One of the worst natural disasters in South Asia, the earthquake caused thousands of landslides that buried entire villages. Muzaffarabad and Balakot were two of the hardest hit towns in Pakistan. The epicentre of the earthquake was just northeast of Muzaffarabad, which lost about half of its structures. Balakot was almost completely wiped out — the shaking and landslides destroyed 90 per cent of the town’s buildings.  

The 2005 Kashmir earthquake was the result of millions of years of tectonic activity. Around 225 million years ago, India was a continent, but about 50 million years ago, it collided into Asia. This collision is responsible for the Himalaya, the tallest mountain range in the world. As the two plates squeeze together, they push the crust upward and sideways, making craggy peaks. The Himalaya are still growing, as India moves toward Eurasia at the rate of 30-50 millimetres each year.

Kashmir sits on the western-most section of where the Indian plate meets the Eurasian plate. Because of its location, it is one of the most earthquake-prone regions in the world. The plate movement causes massive amounts of stress to build up along faults. Once in a while, a large earthquake ruptures, releasing the built-up stress.

The Kashmir earthquake was devastating for a number of reasons. For example, unlike the recent 2015 earthquake in Nepal, the 2005 Kashmir quake broke all the way to the Earth’s surface.
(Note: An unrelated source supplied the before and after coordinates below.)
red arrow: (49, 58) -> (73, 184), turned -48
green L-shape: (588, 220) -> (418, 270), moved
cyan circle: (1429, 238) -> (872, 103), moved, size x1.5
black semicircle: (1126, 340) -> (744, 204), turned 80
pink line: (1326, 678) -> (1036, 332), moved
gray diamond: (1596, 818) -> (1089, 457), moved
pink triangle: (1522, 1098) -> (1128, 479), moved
Huge scars ran along the surface of the fault for 75 kilometres (km) and, in some places, the ground moved more than 7 metres. The earthquake was shallow, and therefore produced more focused, intense damage. The less distance seismic waves travel, the less energy they lose. 

This particular earthquake was a surprise to researchers, because it ruptured along the Balakot-Bagh fault and not on the more active boundary between the Indian and Eurasian plates. After the 2005 earthquake, geologists began to look at other faults in Kashmir to see if they have accumulated strain. They found that similar stress has built up on the nearby Riasi fault in Indian Kashmir, although previously the Riasi fault was considered a less active fault. 
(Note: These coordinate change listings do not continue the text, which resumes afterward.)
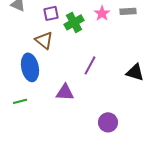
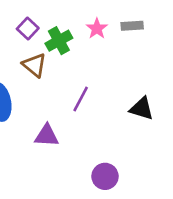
purple square: (51, 13) -> (28, 28), turned -35
brown triangle: (44, 40) -> (34, 65), moved

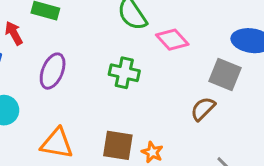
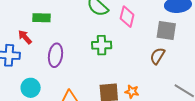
pink diamond: (172, 40) -> (127, 17), turned 70

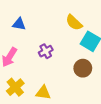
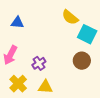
purple cross: (46, 51) -> (39, 63), moved

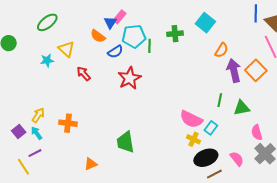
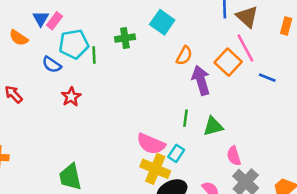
blue triangle: (110, 22) -> (41, 19), moved
orange semicircle: (98, 36) -> (19, 38), moved
blue semicircle: (115, 52) -> (52, 65), turned 70
orange square: (256, 70) -> (228, 62), moved
red star: (129, 78) -> (71, 97), size x0.7
yellow cross: (193, 139) -> (155, 169), size x1.6

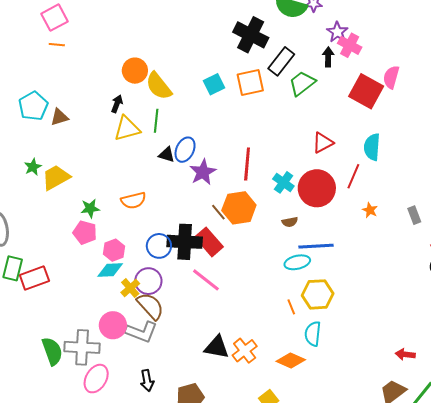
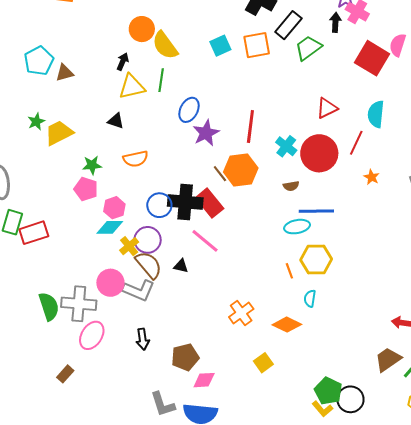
black triangle: (167, 155) -> (116, 121), moved
cyan semicircle: (313, 334) -> (310, 299), size x0.7
black triangle: (217, 347) -> (181, 266), moved, size x0.6

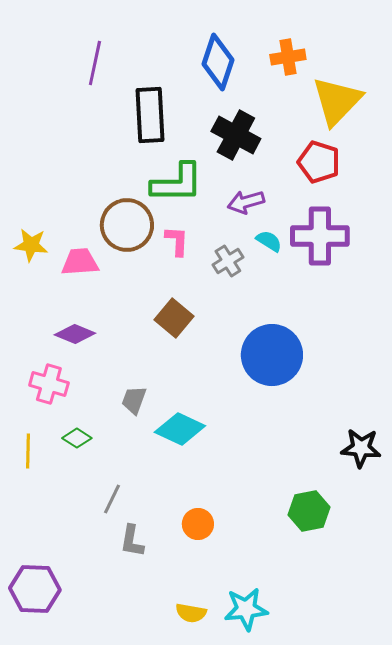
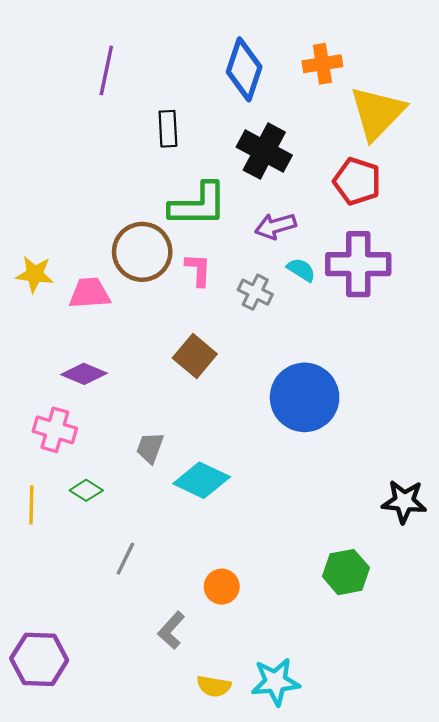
black rectangle: (150, 115) -> (168, 129), size x0.6
gray cross: (228, 261) -> (255, 292), turned -32
gray L-shape: (132, 541) -> (171, 630), moved, turned 32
According to Assistant Professor Judith Hubbard, Principal Investigator and Team Leader of the Structural Geology group at the Earth Observatory of Singapore, understanding how shortening across a plate boundary is partitioned onto different faults is important. “In geology, the past is the key to the present,” Asst. Prof Hubbard explained. “Geologists look for the record of past earthquakes by examining the surface traces of faults, and try to reconstruct what has happened: when earthquakes happened, how large they were, and how they changed the ground surface. If we don’t study the right faults, we will construct an incomplete record, and may underestimate earthquake hazard.
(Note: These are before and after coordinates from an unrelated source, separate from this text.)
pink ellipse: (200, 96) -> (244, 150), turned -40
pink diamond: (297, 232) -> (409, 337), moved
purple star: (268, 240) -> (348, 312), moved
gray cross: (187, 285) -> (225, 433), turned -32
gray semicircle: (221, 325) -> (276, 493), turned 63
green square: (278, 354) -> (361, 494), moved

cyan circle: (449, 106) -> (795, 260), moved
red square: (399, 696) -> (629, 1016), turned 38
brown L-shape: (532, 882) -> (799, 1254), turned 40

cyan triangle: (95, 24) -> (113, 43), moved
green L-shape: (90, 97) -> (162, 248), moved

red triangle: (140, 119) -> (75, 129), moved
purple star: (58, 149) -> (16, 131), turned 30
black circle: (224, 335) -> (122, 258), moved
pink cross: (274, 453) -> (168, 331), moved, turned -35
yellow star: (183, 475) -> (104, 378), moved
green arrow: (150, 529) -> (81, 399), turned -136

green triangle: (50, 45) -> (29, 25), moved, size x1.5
“In regions like the Himalaya, seismic hazard estimates are critical,” she added. “People are vulnerable not just to ground shaking, but also to secondary hazards like landslides and dam ruptures. A place like Kashmir will never be safe from earthquakes, but hopefully through careful scientific work, geologists can provide information to engineers and governments that will help reduce the loss of life and property in the next large earthquake.” 

By studying earthquakes like the 2005 Kashmir quake, we can find out more about what kind of tectonics we can expect in Kashmir, in Nepal, in the Indian Ocean, and beyond. Painting a complete picture of what happened will provide more accurate hazard maps and protect more people when the next earthquake strikes.